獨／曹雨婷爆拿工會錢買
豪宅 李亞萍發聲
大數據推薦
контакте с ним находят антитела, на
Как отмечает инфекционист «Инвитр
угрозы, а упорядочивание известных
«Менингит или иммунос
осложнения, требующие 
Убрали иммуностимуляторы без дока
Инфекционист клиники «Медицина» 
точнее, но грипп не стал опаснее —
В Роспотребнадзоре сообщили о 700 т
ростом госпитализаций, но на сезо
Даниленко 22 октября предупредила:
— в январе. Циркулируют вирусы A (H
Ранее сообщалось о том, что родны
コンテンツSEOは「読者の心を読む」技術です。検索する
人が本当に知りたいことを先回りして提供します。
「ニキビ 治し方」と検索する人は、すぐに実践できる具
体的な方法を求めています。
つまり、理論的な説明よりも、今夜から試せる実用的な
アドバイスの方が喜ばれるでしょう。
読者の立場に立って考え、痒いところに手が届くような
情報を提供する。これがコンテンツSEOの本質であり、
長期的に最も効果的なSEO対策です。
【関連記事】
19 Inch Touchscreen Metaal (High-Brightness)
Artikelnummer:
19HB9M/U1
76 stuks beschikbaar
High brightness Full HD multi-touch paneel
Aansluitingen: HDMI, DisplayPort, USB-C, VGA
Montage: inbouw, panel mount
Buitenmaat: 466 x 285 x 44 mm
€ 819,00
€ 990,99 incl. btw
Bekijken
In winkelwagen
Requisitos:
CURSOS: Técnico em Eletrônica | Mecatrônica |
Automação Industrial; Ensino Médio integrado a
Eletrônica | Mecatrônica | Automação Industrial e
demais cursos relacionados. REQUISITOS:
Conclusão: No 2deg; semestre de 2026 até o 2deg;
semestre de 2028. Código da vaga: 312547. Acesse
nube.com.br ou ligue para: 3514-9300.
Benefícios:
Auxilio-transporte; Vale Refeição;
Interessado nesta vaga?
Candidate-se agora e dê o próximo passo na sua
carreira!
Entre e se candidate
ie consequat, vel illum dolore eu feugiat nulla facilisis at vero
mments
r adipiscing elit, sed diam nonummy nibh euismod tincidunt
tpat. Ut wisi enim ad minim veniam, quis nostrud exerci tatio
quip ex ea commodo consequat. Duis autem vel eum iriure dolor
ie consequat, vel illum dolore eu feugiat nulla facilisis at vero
--
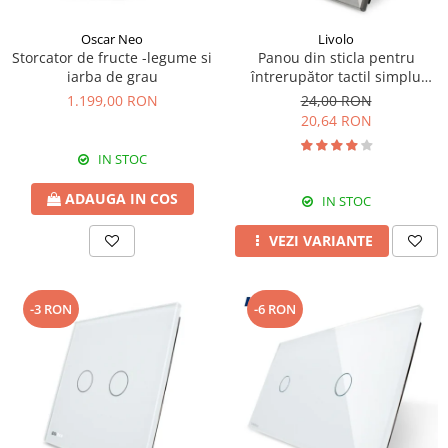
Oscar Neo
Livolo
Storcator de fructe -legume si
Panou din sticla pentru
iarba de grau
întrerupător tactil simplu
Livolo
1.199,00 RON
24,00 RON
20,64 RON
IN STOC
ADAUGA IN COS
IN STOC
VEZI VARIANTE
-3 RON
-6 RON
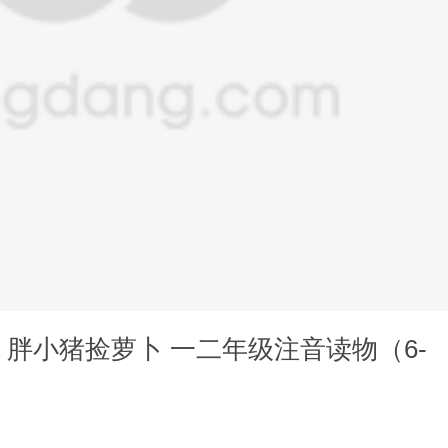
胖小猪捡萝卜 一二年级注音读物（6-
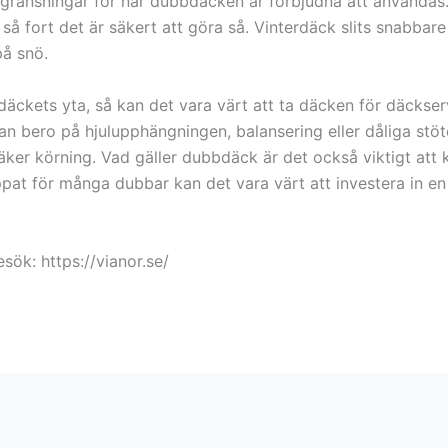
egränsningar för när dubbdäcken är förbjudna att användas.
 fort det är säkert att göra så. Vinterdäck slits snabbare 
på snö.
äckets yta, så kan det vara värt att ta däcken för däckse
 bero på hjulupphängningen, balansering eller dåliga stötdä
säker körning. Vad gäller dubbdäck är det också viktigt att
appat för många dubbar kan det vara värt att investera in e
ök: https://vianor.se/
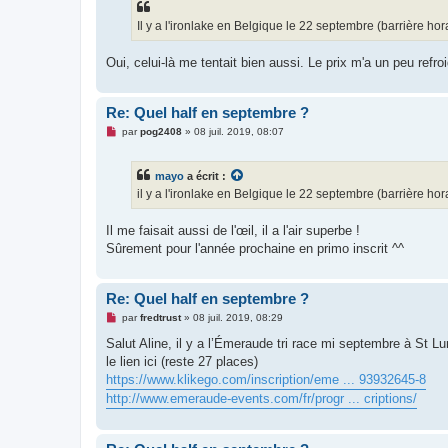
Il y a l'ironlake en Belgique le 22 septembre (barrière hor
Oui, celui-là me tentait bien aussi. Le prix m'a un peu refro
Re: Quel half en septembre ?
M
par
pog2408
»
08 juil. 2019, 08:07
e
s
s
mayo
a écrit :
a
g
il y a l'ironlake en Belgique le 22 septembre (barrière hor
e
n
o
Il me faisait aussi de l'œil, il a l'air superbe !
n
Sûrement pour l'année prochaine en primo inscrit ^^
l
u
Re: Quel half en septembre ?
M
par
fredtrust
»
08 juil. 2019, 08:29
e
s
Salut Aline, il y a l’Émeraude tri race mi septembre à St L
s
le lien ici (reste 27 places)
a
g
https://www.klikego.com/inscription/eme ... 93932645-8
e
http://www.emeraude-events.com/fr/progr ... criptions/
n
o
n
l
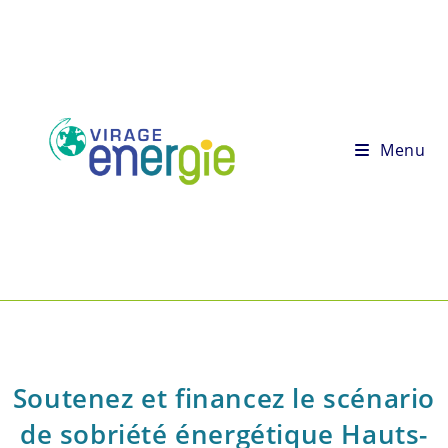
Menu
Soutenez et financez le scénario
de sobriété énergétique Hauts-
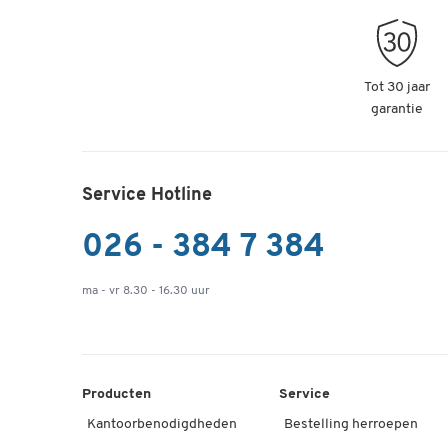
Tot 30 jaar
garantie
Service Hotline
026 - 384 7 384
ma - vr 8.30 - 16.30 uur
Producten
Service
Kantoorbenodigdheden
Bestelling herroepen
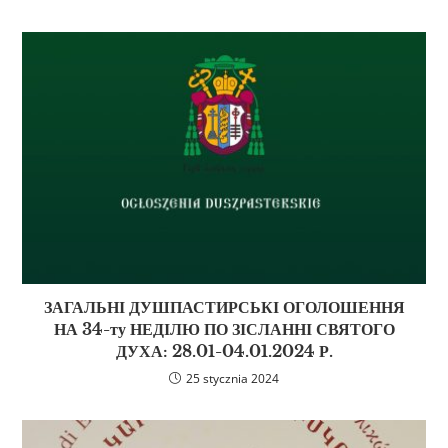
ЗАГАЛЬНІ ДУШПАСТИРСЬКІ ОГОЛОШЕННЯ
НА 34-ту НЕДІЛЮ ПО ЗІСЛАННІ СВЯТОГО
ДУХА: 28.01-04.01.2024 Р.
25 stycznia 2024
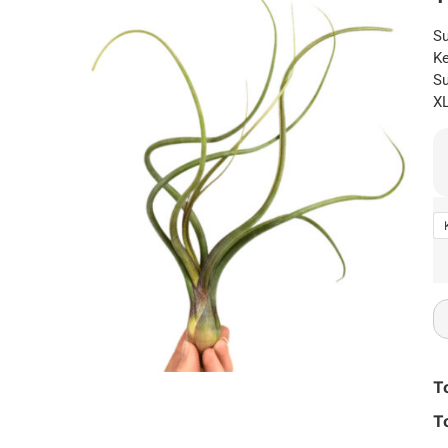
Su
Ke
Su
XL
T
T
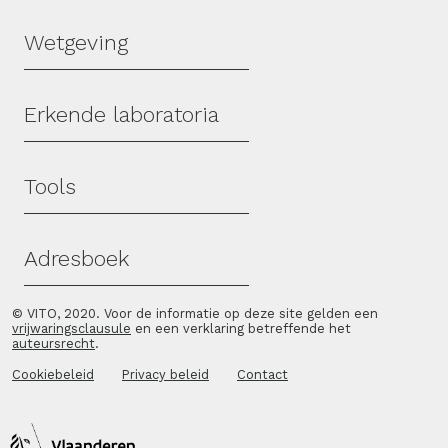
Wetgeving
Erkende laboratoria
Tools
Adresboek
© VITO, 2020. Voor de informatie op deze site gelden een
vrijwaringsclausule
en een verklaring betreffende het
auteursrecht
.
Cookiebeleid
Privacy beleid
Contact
---
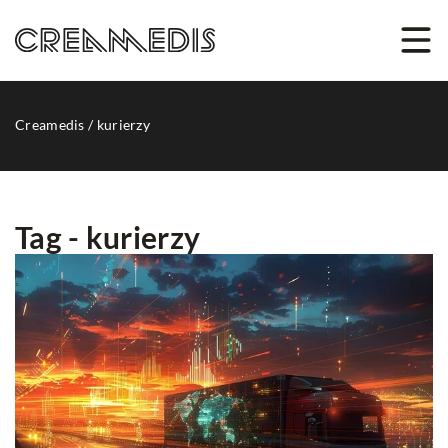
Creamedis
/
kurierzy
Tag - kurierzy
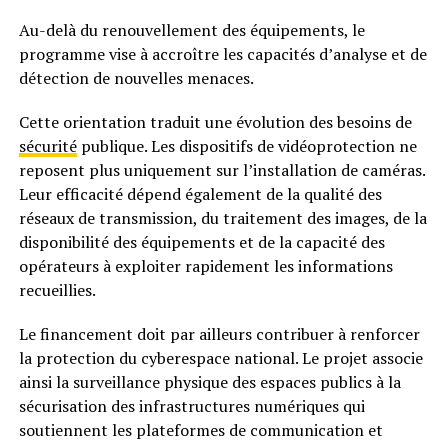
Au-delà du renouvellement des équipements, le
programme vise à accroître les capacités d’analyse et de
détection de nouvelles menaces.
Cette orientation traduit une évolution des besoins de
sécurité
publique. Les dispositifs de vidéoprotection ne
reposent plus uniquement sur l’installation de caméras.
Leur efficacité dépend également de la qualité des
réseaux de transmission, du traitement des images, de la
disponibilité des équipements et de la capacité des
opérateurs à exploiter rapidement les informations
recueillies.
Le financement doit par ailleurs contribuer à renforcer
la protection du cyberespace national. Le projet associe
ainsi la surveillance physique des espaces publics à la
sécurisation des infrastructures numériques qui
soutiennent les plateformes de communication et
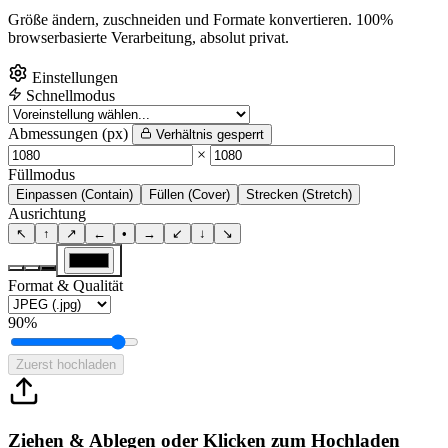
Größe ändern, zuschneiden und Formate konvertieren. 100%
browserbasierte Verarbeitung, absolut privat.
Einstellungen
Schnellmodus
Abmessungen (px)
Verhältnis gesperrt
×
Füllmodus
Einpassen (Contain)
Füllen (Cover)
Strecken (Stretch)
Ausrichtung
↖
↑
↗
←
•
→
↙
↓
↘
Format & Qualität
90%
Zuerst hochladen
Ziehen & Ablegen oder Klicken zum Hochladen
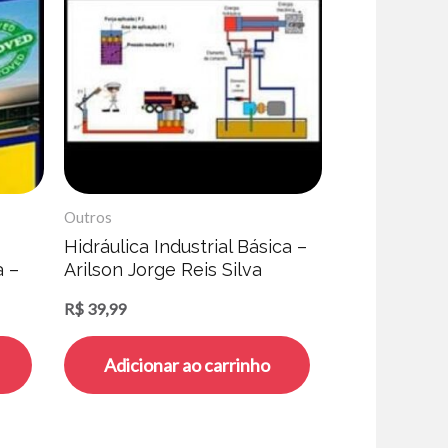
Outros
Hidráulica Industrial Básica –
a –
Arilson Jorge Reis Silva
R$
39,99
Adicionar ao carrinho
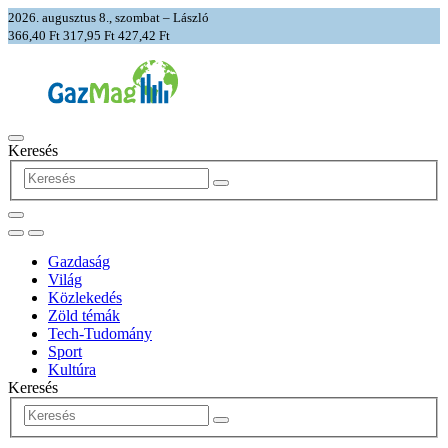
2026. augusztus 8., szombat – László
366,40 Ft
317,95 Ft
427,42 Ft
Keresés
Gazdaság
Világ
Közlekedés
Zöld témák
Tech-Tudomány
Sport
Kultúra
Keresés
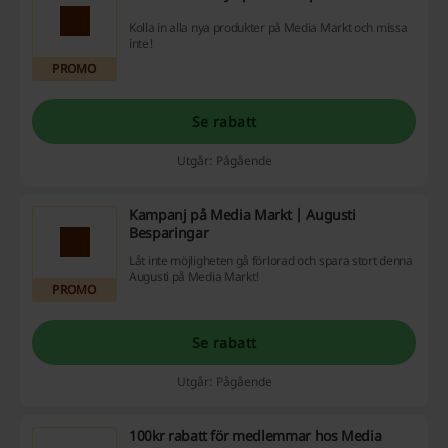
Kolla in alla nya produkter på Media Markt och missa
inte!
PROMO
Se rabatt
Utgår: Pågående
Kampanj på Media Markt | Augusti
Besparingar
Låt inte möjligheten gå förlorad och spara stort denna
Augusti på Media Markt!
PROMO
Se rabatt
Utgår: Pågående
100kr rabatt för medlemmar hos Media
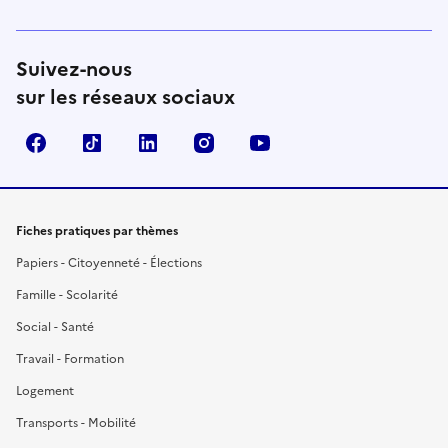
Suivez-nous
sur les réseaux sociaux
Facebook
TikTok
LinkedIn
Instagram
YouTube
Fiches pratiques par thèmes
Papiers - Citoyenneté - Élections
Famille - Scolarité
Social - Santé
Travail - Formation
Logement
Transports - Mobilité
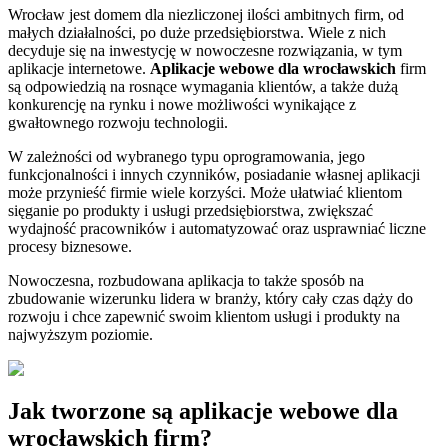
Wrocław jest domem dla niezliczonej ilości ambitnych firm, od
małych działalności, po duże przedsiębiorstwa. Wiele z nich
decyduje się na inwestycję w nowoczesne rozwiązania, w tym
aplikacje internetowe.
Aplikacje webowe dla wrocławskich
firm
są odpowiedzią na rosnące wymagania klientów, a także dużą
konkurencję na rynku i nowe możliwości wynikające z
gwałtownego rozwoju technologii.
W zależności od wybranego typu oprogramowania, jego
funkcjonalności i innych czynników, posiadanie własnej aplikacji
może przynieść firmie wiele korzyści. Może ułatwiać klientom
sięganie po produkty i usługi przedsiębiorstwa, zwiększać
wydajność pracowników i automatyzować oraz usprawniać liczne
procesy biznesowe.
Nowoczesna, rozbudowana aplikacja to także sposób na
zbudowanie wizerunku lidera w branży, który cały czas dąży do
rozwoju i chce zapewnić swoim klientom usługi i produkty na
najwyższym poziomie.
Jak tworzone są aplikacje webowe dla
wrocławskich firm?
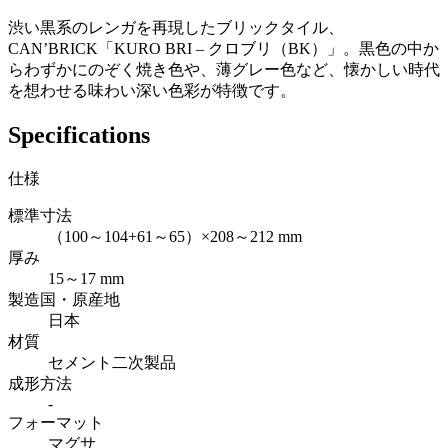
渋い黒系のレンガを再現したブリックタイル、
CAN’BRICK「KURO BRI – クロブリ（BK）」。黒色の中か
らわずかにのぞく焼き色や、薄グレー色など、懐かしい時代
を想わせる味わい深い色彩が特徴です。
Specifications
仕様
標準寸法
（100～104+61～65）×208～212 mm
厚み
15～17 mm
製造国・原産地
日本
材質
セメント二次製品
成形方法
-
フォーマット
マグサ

[What you are asked to do]
Copy out each line from the preceding entries that mentions the word "usługi".

[Result]
sięganie po produkty i usługi przedsiębiorstwa, zwiększać
rozwoju i chce zapewnić swoim klientom usługi i produkty na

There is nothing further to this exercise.